Both files are now 4 bytes longer! Maybe this is desired, but in plenty of cases, this could be a problem.

Of course, the nature of how you “edit” a file is very important. A file copy utility might replace the files, or it may re-write them in place. You need to experiment and check your documentation. Here is an experiment.

> ls -l hadoop-3.3.4/libexec/hdfs-config.cmd hadoop-3.3.4/libexec/mapred-config.cmd -rwxr-xr-x 2 djh djh 1640 Mar 23 16:19 hadoop-3.3.4/libexec/hdfs-config.cmd -rwxr-xr-x 2 djh djh 1640 Mar 23 16:19 hadoop-3.3.4/libexec/mapred-config.cmd > cp hadoop-3.3.4/libexec/hdfs-config.cmd hadoop-3.3.4/libexec/mapred-config.cmd cp: 'hadoop-3.3.4/libexec/hdfs-config.cmd' and 'hadoop-3.3.4/libexec/mapred-config.cmd' are the same file

The cp command is not having it. What if we replace one of the files?

> cp hadoop-3.3.4/libexec/mapred-config.cmd hadoop-3.3.4/libexec/mapred-config.cmd.orig > echo foo >> hadoop-3.3.4/libexec/hdfs-config.cmd > ls -l hadoop-3.3.4/libexec/hdfs-config.cmd hadoop-3.3.4/libexec/mapred-config.cmd -rwxr-xr-x 2 djh djh 1644 Mar 23 16:19 hadoop-3.3.4/libexec/hdfs-config.cmd -rwxr-xr-x 2 djh djh 1644 Mar 23 16:19 hadoop-3.3.4/libexec/mapred-config.cmd > cp hadoop-3.3.4/libexec/mapred-config.cmd.orig hadoop-3.3.4/libexec/mapred-config.cmd > ls -l hadoop-3.3.4/libexec/hdfs-config.cmd hadoop-3.3.4/libexec/mapred-config.cmd -rwxr-xr-x 2 djh djh 1640 Mar 23 16:19 hadoop-3.3.4/libexec/hdfs-config.cmd -rwxr-xr-x 2 djh djh 1640 Mar 23 16:19 hadoop-3.3.4/libexec/mapred-config.cmd

When I run the cp command to replace one file, it replaces both files.

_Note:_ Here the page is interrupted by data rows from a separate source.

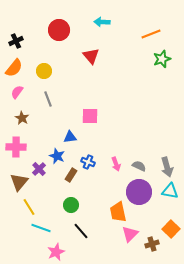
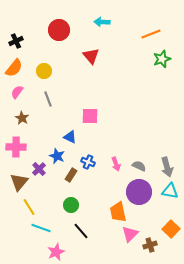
blue triangle: rotated 32 degrees clockwise
brown cross: moved 2 px left, 1 px down
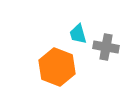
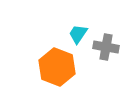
cyan trapezoid: rotated 50 degrees clockwise
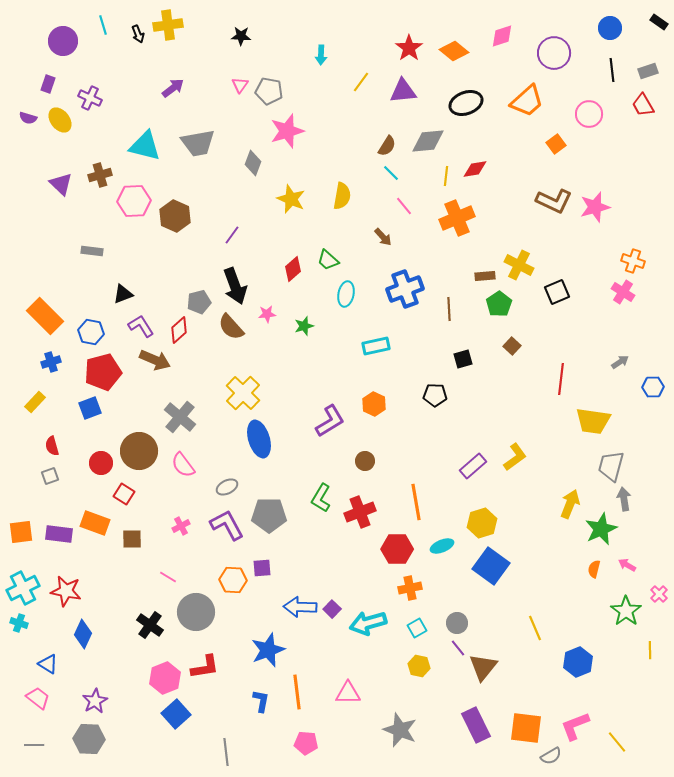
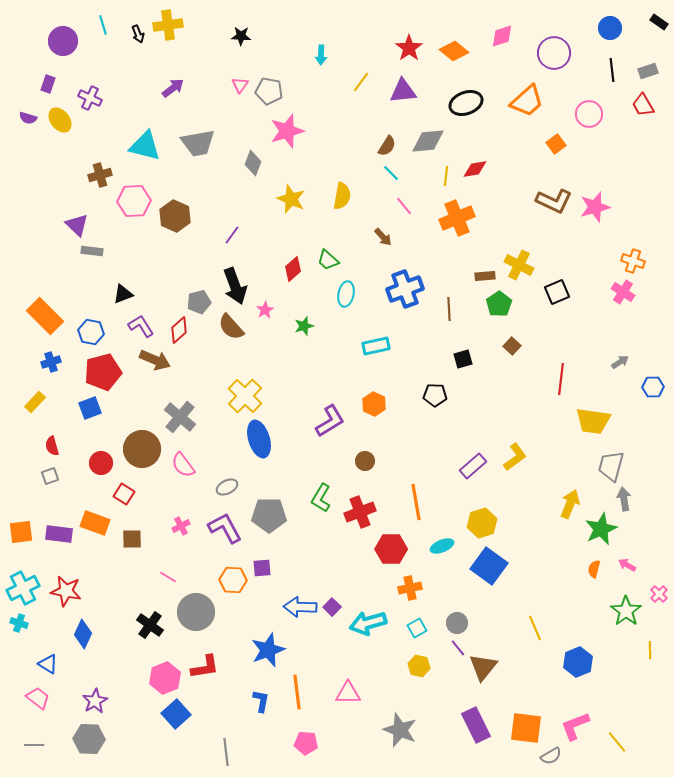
purple triangle at (61, 184): moved 16 px right, 41 px down
pink star at (267, 314): moved 2 px left, 4 px up; rotated 24 degrees counterclockwise
yellow cross at (243, 393): moved 2 px right, 3 px down
brown circle at (139, 451): moved 3 px right, 2 px up
purple L-shape at (227, 525): moved 2 px left, 3 px down
red hexagon at (397, 549): moved 6 px left
blue square at (491, 566): moved 2 px left
purple square at (332, 609): moved 2 px up
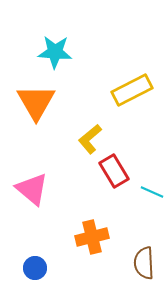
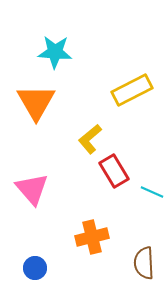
pink triangle: rotated 9 degrees clockwise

Back at work, I found I could save a lot of disk space on the system in question with jdupes -L, but I am also wary of unintended consequences of linking files together. If we pursue this strategy in the future, it will be with considerable caution.